■ **Your goal**
Each record should be copied exactly into the answer, and no picture should go with it.

◆ ◆ ◆

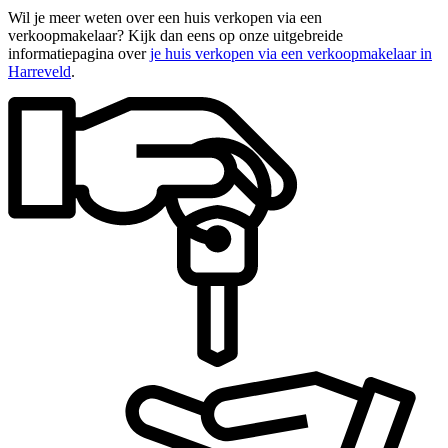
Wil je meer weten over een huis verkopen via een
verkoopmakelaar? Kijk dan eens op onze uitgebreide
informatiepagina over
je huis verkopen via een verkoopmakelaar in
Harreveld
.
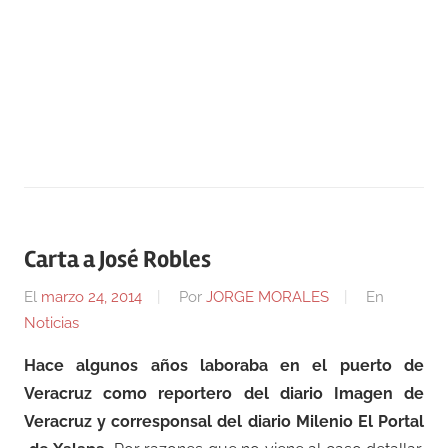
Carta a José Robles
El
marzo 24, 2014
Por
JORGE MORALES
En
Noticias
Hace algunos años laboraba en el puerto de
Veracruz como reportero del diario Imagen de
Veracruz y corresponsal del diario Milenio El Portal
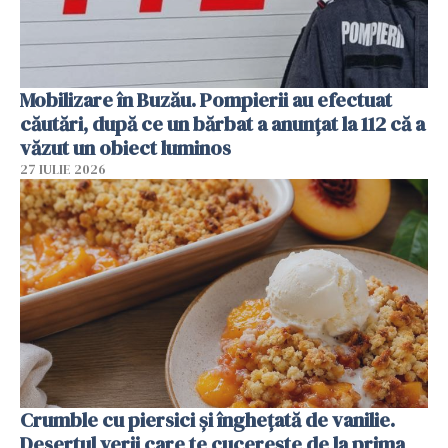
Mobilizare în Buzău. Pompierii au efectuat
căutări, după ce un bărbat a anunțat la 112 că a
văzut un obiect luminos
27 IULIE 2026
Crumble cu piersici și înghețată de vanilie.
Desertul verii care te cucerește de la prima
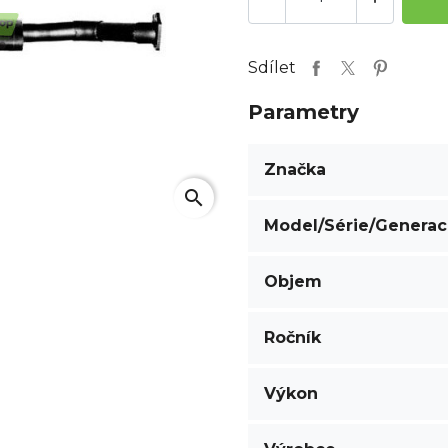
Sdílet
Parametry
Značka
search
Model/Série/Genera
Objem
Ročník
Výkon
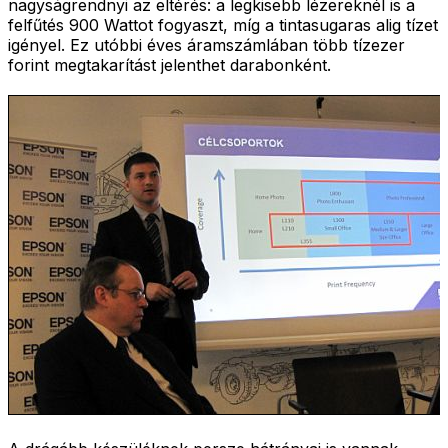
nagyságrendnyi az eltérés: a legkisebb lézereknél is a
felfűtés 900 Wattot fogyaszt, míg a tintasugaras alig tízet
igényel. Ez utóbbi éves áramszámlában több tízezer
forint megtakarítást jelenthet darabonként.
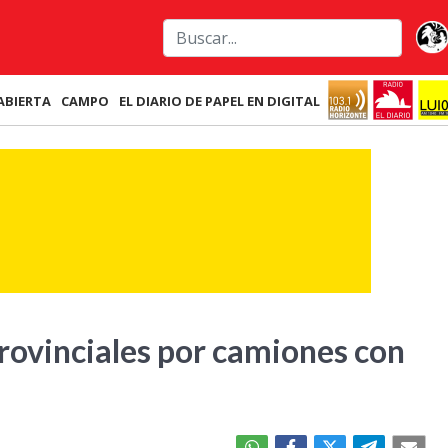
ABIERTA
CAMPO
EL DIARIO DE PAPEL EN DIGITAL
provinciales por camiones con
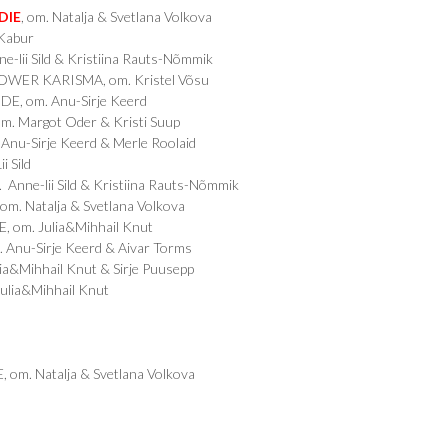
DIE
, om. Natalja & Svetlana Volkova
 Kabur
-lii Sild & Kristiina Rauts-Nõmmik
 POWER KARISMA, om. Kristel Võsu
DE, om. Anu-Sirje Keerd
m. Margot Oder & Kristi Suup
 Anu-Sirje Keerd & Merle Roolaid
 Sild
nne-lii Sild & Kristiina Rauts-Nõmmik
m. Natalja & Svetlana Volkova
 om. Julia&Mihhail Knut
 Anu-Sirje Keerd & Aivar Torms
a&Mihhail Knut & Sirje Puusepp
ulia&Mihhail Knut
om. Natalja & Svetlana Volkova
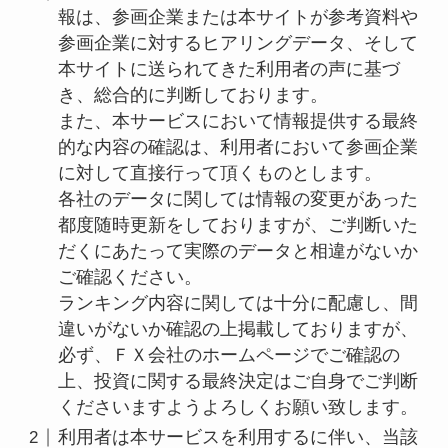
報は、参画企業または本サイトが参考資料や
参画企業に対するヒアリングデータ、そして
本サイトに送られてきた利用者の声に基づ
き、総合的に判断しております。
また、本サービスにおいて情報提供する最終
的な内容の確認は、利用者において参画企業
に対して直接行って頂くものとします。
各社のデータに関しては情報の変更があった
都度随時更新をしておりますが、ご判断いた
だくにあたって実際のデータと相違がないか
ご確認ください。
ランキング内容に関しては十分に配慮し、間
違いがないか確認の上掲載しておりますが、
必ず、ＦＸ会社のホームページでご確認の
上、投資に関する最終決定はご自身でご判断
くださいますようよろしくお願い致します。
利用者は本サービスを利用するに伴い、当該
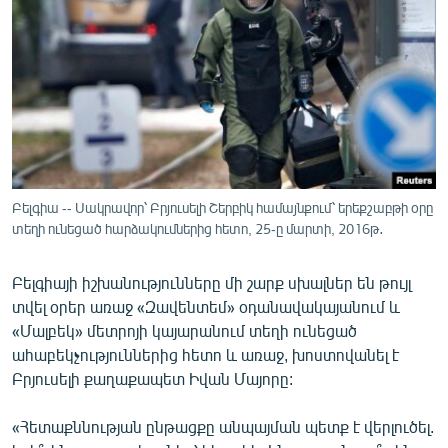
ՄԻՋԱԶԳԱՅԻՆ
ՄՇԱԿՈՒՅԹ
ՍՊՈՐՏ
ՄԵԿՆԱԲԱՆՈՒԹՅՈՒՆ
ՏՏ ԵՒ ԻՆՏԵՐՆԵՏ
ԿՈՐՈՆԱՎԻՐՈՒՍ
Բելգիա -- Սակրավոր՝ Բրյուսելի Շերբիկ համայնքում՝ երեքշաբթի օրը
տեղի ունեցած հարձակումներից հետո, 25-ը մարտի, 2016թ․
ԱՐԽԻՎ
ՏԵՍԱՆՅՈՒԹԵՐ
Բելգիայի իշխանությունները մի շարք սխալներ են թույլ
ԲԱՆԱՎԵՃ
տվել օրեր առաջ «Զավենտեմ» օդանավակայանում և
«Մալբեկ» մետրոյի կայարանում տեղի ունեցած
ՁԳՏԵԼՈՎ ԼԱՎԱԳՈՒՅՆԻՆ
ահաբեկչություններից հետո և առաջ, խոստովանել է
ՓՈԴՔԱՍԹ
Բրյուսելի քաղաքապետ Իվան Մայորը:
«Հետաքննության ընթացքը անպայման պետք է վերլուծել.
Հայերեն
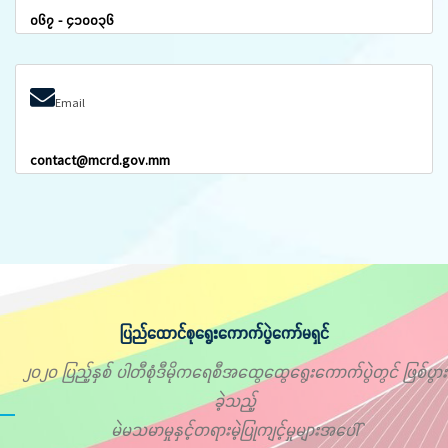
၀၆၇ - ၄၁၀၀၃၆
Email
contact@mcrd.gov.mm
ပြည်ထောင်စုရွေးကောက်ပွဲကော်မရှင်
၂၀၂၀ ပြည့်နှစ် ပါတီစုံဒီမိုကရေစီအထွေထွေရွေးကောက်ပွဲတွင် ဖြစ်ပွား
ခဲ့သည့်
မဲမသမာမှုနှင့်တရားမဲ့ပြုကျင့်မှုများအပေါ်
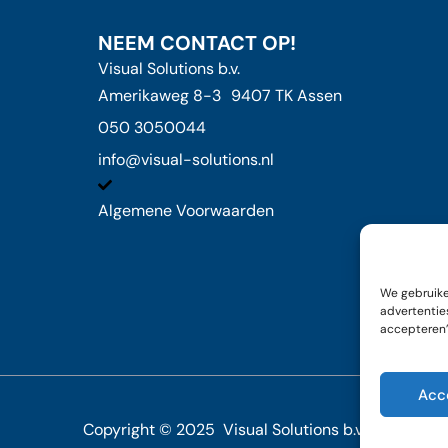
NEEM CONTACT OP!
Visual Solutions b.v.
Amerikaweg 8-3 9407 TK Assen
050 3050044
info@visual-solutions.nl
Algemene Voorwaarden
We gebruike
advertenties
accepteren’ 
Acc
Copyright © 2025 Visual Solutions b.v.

◆ ◆ ◆

■ **The completed task**
Wil je meer weten over een huis verkopen via een
verkoopmakelaar? Kijk dan eens op onze uitgebreide
informatiepagina over
je huis verkopen via een verkoopmakelaar in
Harreveld
.
Carta a José Robles
El
marzo 24, 2014
Por
JORGE MORALES
En
Noticias
Hace algunos años laboraba en el puerto de
Veracruz como reportero del diario Imagen de
Veracruz y corresponsal del diario Milenio El Portal
Mobilizare în Buzău. Pompierii au efectuat
căutări, după ce un bărbat a anunțat la 112 că a
văzut un obiect luminos
27 IULIE 2026
Crumble cu piersici și înghețată de vanilie.
Desertul verii care te cucerește de la prima
Sdílet
Parametry
Značka
search
Model/Série/Genera
Objem
Ročník
Výkon
nagyságrendnyi az eltérés: a legkisebb lézereknél is a
felfűtés 900 Wattot fogyaszt, míg a tintasugaras alig tízet
igényel. Ez utóbbi éves áramszámlában több tízezer
forint megtakarítást jelenthet darabonként.
ABIERTA
CAMPO
EL DIARIO DE PAPEL EN DIGITAL
provinciales por camiones con
DIE
, om. Natalja & Svetlana Volkova
 Kabur
-lii Sild & Kristiina Rauts-Nõmmik
 POWER KARISMA, om. Kristel Võsu
DE, om. Anu-Sirje Keerd
m. Margot Oder & Kristi Suup
 Anu-Sirje Keerd & Merle Roolaid
 Sild
nne-lii Sild & Kristiina Rauts-Nõmmik
m. Natalja & Svetlana Volkova
 om. Julia&Mihhail Knut
 Anu-Sirje Keerd & Aivar Torms
a&Mihhail Knut & Sirje Puusepp
ulia&Mihhail Knut
om. Natalja & Svetlana Volkova
報は、参画企業または本サイトが参考資料や
参画企業に対するヒアリングデータ、そして
本サイトに送られてきた利用者の声に基づ
き、総合的に判断しております。
また、本サービスにおいて情報提供する最終
的な内容の確認は、利用者において参画企業
に対して直接行って頂くものとします。
各社のデータに関しては情報の変更があった
都度随時更新をしておりますが、ご判断いた
だくにあたって実際のデータと相違がないか
ご確認ください。
ランキング内容に関しては十分に配慮し、間
違いがないか確認の上掲載しておりますが、
必ず、ＦＸ会社のホームページでご確認の
上、投資に関する最終決定はご自身でご判断
くださいますようよろしくお願い致します。
利用者は本サービスを利用するに伴い、当該
ՄԻՋԱԶԳԱՅԻՆ
ՄՇԱԿՈՒՅԹ
ՍՊՈՐՏ
ՄԵԿՆԱԲԱՆՈՒԹՅՈՒՆ
ՏՏ ԵՒ ԻՆՏԵՐՆԵՏ
ԿՈՐՈՆԱՎԻՐՈՒՍ
Բելգիա -- Սակրավոր՝ Բրյուսելի Շերբիկ համայնքում՝ երեքշաբթի օրը
տեղի ունեցած հարձակումներից հետո, 25-ը մարտի, 2016թ․
ԱՐԽԻՎ
ՏԵՍԱՆՅՈՒԹԵՐ
Բելգիայի իշխանությունները մի շարք սխալներ են թույլ
ԲԱՆԱՎԵՃ
տվել օրեր առաջ «Զավենտեմ» օդանավակայանում և
«Մալբեկ» մետրոյի կայարանում տեղի ունեցած
ՁԳՏԵԼՈՎ ԼԱՎԱԳՈՒՅՆԻՆ
ահաբեկչություններից հետո և առաջ, խոստովանել է
ՓՈԴՔԱՍԹ
Բրյուսելի քաղաքապետ Իվան Մայորը:
«Հետաքննության ընթացքը անպայման պետք է վերլուծել.
Հայերեն
၀၆၇ - ၄၁၀၀၃၆
Email
contact@mcrd.gov.mm
ပြည်ထောင်စုရွေးကောက်ပွဲကော်မရှင်
၂၀၂၀ ပြည့်နှစ် ပါတီစုံဒီမိုကရေစီအထွေထွေရွေးကောက်ပွဲတွင် ဖြစ်ပွား
ခဲ့သည့်
မဲမသမာမှုနှင့်တရားမဲ့ပြုကျင့်မှုများအပေါ်
NEEM CONTACT OP!
Visual Solutions b.v.
Amerikaweg 8-3 9407 TK Assen
050 3050044
info@visual-solutions.nl
Algemene Voorwaarden
We gebruike
advertenties
accepteren’ 
Acc
Copyright © 2025 Visual Solutions b.v.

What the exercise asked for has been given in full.